**Data under study**
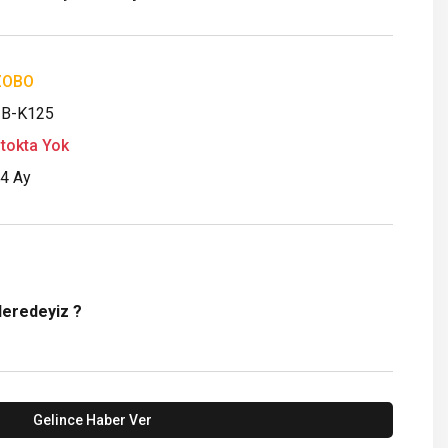
ZOBO
B-K125
tokta Yok
4 Ay
Neredeyiz ?
Gelince Haber Ver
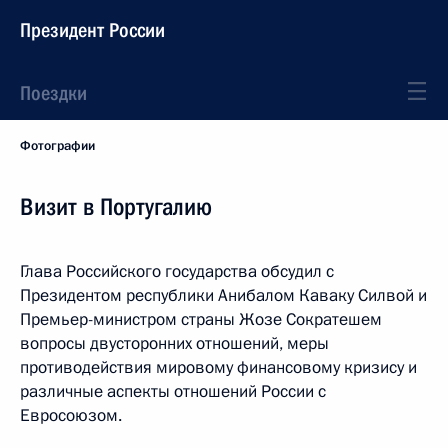
Президент России
Поездки
Фотографии
Визит в Португалию
Глава Российского государства обсудил с
Президентом республики Анибалом Каваку Силвой и
Премьер-министром страны Жозе Сократешем
вопросы двусторонних отношений, меры
противодействия мировому финансовому кризису и
различные аспекты отношений России с
Евросоюзом.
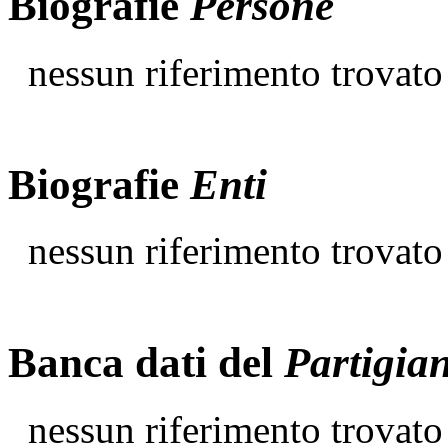
Biografie
Persone
nessun riferimento trovato
Biografie
Enti
nessun riferimento trovato
Banca dati del
Partigia
nessun riferimento trovato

**Exercise aim**
Find the line that contains "вопросы двусторонних отношений, меры", then write out that line and each one after it, exactly and with nothing else, through the end of the entries above, without the pictures.

**Problem solution**
вопросы двусторонних отношений, меры
противодействия мировому финансовому кризису и
различные аспекты отношений России с
Евросоюзом.
Biografie
Persone
nessun riferimento trovato
Biografie
Enti
nessun riferimento trovato
Banca dati del
Partigia
nessun riferimento trovato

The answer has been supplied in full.